È da poco passata l’ondata social sollevata dall’installazione luminosa di Marcello Maloberti nel Museo Nazionale Etrusco di Villa Giulia - la grande scritta al neon della parola “poesia” capovolta, tenuta in piedi da tubi innocenti per alludere ad un’idea di provvisorietà, in un contrasto voluto tra la contemporaneità della luce come mezzo espressivo e l'antichità del monumento - e io mi chiedo: ma davvero basta scrivere “poesia” affinché la poesia "accada"?

Quella poesia che, come dice Milo De Angelis, è una «creatura selvatica e imprendibile», che gioca a nascondino, che colpisce da lontano con il suo arco sacro, lasciandoci a guardare la freccia che vibra nel tronco, senza sapere chi è l’arciere?

Ecco, se è questa la poesia di cui parliamo e quella che cerchiamo di evocare, ancor più se con l'utilizzo della parola come oggetto, la prima risposta che mi viene in mente è il nome di Maria Lai.

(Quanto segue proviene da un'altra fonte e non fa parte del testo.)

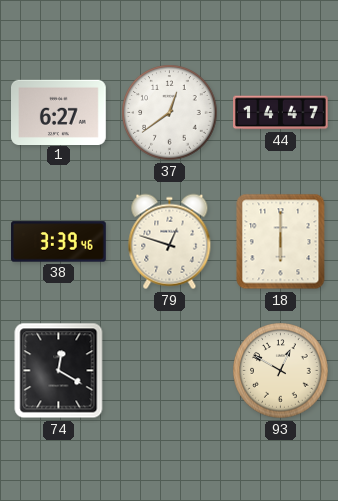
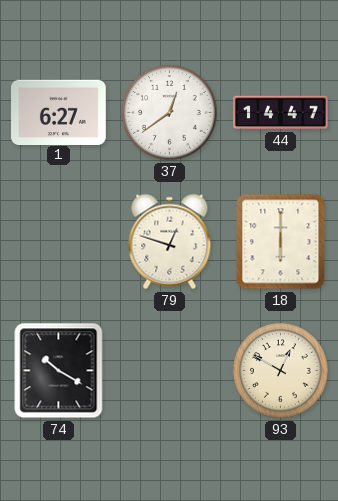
38: 3:39 -> none
74: 12:20 -> 10:20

Originaria di Ulassai, piccolo comune sardo nella provincia di Nuoro, Maria Lai, minuta e stracolma di vita, ha in sé qualcosa che mi risuona nel profondo: le scorrono nelle vene la sua terra e la montagna, i precipizi e gli strapiombi, e la anima una sapienza ancestrale, come quella dei bambini o di chi ha già vissuto un numero di vite imprecisabile – non a caso si definiva una “bambina antichissima”.

Intrisa delle leggende della sua tradizione popolare, assume a totem, come dichiarazione della sua poetica, un telaio ingombro di fili spezzati e scomposti (Oggetto-paesaggio, 1967), attribuendo all'arte la principale funzione di legare, cucire, riparare, annodare saldamente.

Dai Telai nascono le sue Tele Cucite, nelle quali continua a vivere il mondo arcaico dell’arte tessile della Sardegna, e successivamente le Scritture, da cui, alla fine degli anni Settanta, discendono i Libri, ovvero fiabe visive create con tessuti di riuso, tra cui Tenendo per mano l’ombra (1987), sulla necessità di accettare il negativo che ci abita.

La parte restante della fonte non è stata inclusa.